Your reply is to be the lines below, exactly as written, with images omitted.

-- EXTRACTED MATERIAL --
┌──

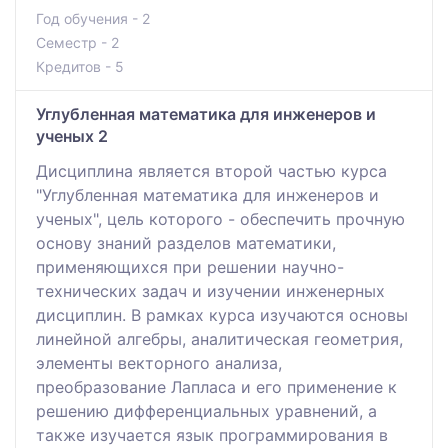
Год обучения - 2
Семестр - 2
Кредитов - 5
Углубленная математика для инженеров и
ученых 2
Дисциплина является второй частью курса
"Углубленная математика для инженеров и
ученых", цель которого - обеспечить прочную
основу знаний разделов математики,
применяющихся при решении научно-
технических задач и изучении инженерных
дисциплин. В рамках курса изучаются основы
линейной алгебры, аналитическая геометрия,
элементы векторного анализа,
преобразование Лапласа и его применение к
решению дифференциальных уравнений, а
также изучается язык программирования в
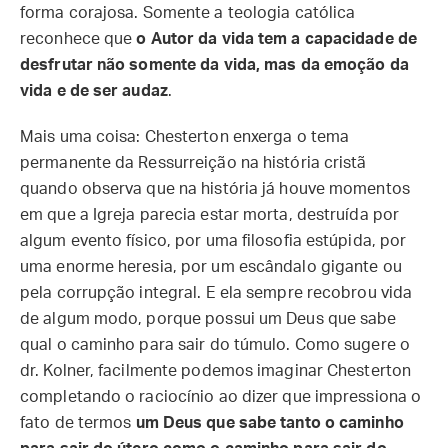
forma corajosa. Somente a teologia católica
reconhece que
o Autor da vida tem a capacidade de
desfrutar não somente da vida, mas da emoção da
vida e de ser audaz
.
Mais uma coisa: Chesterton enxerga o tema
permanente da Ressurreição na história cristã
quando observa que na história já houve momentos
em que a Igreja parecia estar morta, destruída por
algum evento físico, por uma filosofia estúpida, por
uma enorme heresia, por um escândalo gigante ou
pela corrupção integral. E ela sempre recobrou vida
de algum modo, porque possui um Deus que sabe
qual o caminho para sair do túmulo. Como sugere o
dr. Kolner, facilmente podemos imaginar Chesterton
completando o raciocínio ao dizer que impressiona o
fato de termos
um Deus que sabe tanto o caminho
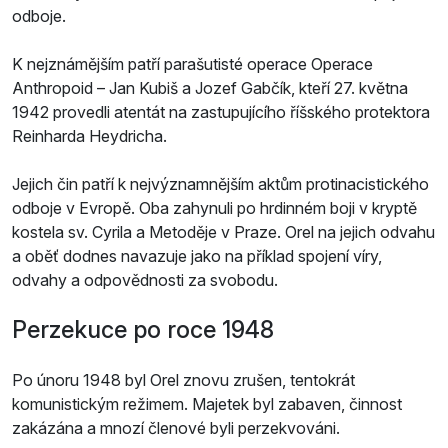
odboje.
K nejznámějším patří parašutisté operace Operace
Anthropoid – Jan Kubiš a Jozef Gabčík, kteří 27. května
1942 provedli atentát na zastupujícího říšského protektora
Reinharda Heydricha.
Jejich čin patří k nejvýznamnějším aktům protinacistického
odboje v Evropě. Oba zahynuli po hrdinném boji v kryptě
kostela sv. Cyrila a Metoděje v Praze. Orel na jejich odvahu
a oběť dodnes navazuje jako na příklad spojení víry,
odvahy a odpovědnosti za svobodu.
Perzekuce po roce 1948
Po únoru 1948 byl Orel znovu zrušen, tentokrát
komunistickým režimem. Majetek byl zabaven, činnost
zakázána a mnozí členové byli perzekvováni.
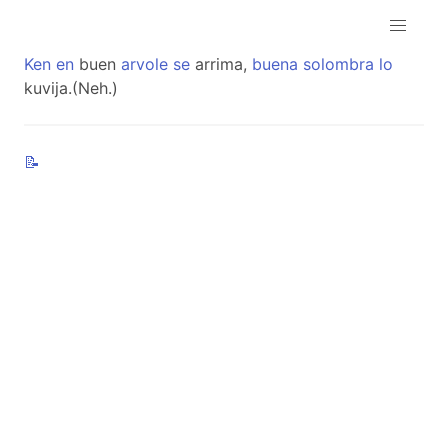
Ken
en
buen
arvole
se
arrima,
buena
solombra
lo
kuvija.(Neh.)
📝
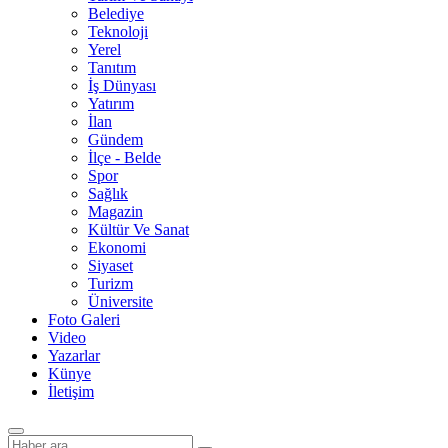
Belediye
Teknoloji
Yerel
Tanıtım
İş Dünyası
Yatırım
İlan
Gündem
İlçe - Belde
Spor
Sağlık
Magazin
Kültür Ve Sanat
Ekonomi
Siyaset
Turizm
Üniversite
Foto Galeri
Video
Yazarlar
Künye
İletişim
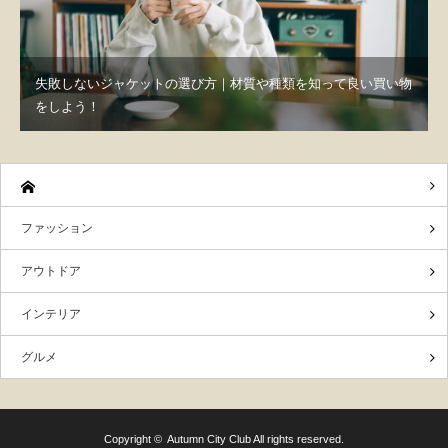
失敗しないジャケットの選び方｜材質や種類を知って良い買い物
をしよう！
ファッション
アウトドア
インテリア
グルメ
Copyright ©
Autumn City Club
All rights reserved.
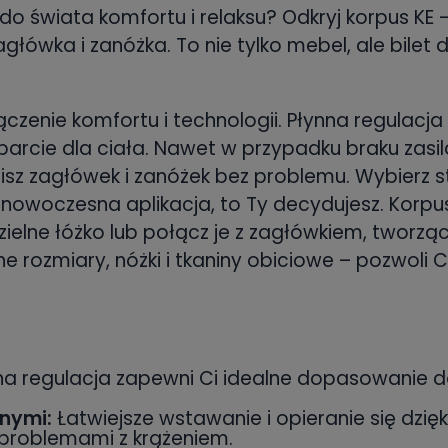
ę do świata komfortu i relaksu? Odkryj korpus KE
główka i zanóżka. To nie tylko mebel, ale bilet d
łączenie komfortu i technologii. Płynna regulacj
arcie dla ciała. Nawet w przypadku braku zasi
sz zagłówek i zanóżek bez problemu. Wybierz s
nowoczesna aplikacja, to Ty decydujesz. Korpus 
elne łóżko lub połącz je z zagłówkiem, tworzą
ne rozmiary, nóżki i tkaniny obiciowe – pozwoli
na regulacja zapewni Ci idealne dopasowanie do
nymi:
Łatwiejsze wstawanie i opieranie się dzięk
problemami z krążeniem.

└──

-- ANSWER FOR THIS EXERCISE --
Год обучения - 2
Семестр - 2
Кредитов - 5
Углубленная математика для инженеров и
ученых 2
Дисциплина является второй частью курса
"Углубленная математика для инженеров и
ученых", цель которого - обеспечить прочную
основу знаний разделов математики,
применяющихся при решении научно-
технических задач и изучении инженерных
дисциплин. В рамках курса изучаются основы
линейной алгебры, аналитическая геометрия,
элементы векторного анализа,
преобразование Лапласа и его применение к
решению дифференциальных уравнений, а
также изучается язык программирования в
forma corajosa. Somente a teologia católica
reconhece que
o Autor da vida tem a capacidade de
desfrutar não somente da vida, mas da emoção da
vida e de ser audaz
.
Mais uma coisa: Chesterton enxerga o tema
permanente da Ressurreição na história cristã
quando observa que na história já houve momentos
em que a Igreja parecia estar morta, destruída por
algum evento físico, por uma filosofia estúpida, por
uma enorme heresia, por um escândalo gigante ou
pela corrupção integral. E ela sempre recobrou vida
de algum modo, porque possui um Deus que sabe
qual o caminho para sair do túmulo. Como sugere o
dr. Kolner, facilmente podemos imaginar Chesterton
completando o raciocínio ao dizer que impressiona o
fato de termos
um Deus que sabe tanto o caminho
odboje.
K nejznámějším patří parašutisté operace Operace
Anthropoid – Jan Kubiš a Jozef Gabčík, kteří 27. května
1942 provedli atentát na zastupujícího říšského protektora
Reinharda Heydricha.
Jejich čin patří k nejvýznamnějším aktům protinacistického
odboje v Evropě. Oba zahynuli po hrdinném boji v kryptě
kostela sv. Cyrila a Metoděje v Praze. Orel na jejich odvahu
a oběť dodnes navazuje jako na příklad spojení víry,
odvahy a odpovědnosti za svobodu.
Perzekuce po roce 1948
Po únoru 1948 byl Orel znovu zrušen, tentokrát
komunistickým režimem. Majetek byl zabaven, činnost
zakázána a mnozí členové byli perzekvováni.
Ken
en
buen
arvole
se
arrima,
buena
solombra
lo
kuvija.(Neh.)
📝
Belediye
Teknoloji
Yerel
Tanıtım
İş Dünyası
Yatırım
İlan
Gündem
İlçe - Belde
Spor
Sağlık
Magazin
Kültür Ve Sanat
Ekonomi
Siyaset
Turizm
Üniversite
Foto Galeri
Video
Yazarlar
Künye
İletişim
失敗しないジャケットの選び方｜材質や種類を知って良い買い物
をしよう！
ファッション
アウトドア
インテリア
グルメ
Copyright ©
Autumn City Club
All rights reserved.
ę do świata komfortu i relaksu? Odkryj korpus KE
główka i zanóżka. To nie tylko mebel, ale bilet d
łączenie komfortu i technologii. Płynna regulacj
arcie dla ciała. Nawet w przypadku braku zasi
sz zagłówek i zanóżek bez problemu. Wybierz s
nowoczesna aplikacja, to Ty decydujesz. Korpus 
elne łóżko lub połącz je z zagłówkiem, tworzą
ne rozmiary, nóżki i tkaniny obiciowe – pozwoli
na regulacja zapewni Ci idealne dopasowanie do
nymi:
Łatwiejsze wstawanie i opieranie się dzięk
problemami z krążeniem.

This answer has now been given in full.